**Task directions**
Here is a listing. Write it all out again exactly, but not its pictures.

*** Begin section ***

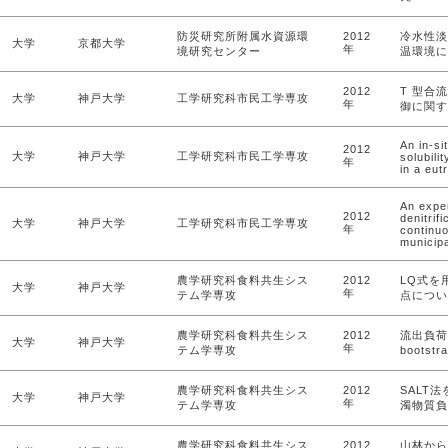
防災研究所附属水資源環
2012
冷水性淡
大学
京都大学
年
境研究センター
温環境に
2012
T 型合
大学
神戸大学
工学研究科市民工学専攻
年
御に関す
An in-s
2012
大学
神戸大学
工学研究科市民工学専攻
solubili
年
in a eut
An expe
2012
denitrif
大学
神戸大学
工学研究科市民工学専攻
年
continuo
municipa
農学研究科食料共生シス
2012
LQ式を
大学
神戸大学
年
テム学専攻
点につい
農学研究科食料共生シス
2012
流出負荷
大学
神戸大学
年
テム学専攻
boots
農学研究科食料共生シス
2012
SALT
大学
神戸大学
年
テム学専攻
濁物質負
農学研究科食料共生シス
2012
山林から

*** End section ***

**Expected answer**
防災研究所附属水資源環
2012
冷水性淡
大学
京都大学
年
境研究センター
温環境に
2012
T 型合
大学
神戸大学
工学研究科市民工学専攻
年
御に関す
An in-s
2012
大学
神戸大学
工学研究科市民工学専攻
solubili
年
in a eut
An expe
2012
denitrif
大学
神戸大学
工学研究科市民工学専攻
年
continuo
municipa
農学研究科食料共生シス
2012
LQ式を
大学
神戸大学
年
テム学専攻
点につい
農学研究科食料共生シス
2012
流出負荷
大学
神戸大学
年
テム学専攻
boots
農学研究科食料共生シス
2012
SALT
大学
神戸大学
年
テム学専攻
濁物質負
農学研究科食料共生シス
2012
山林から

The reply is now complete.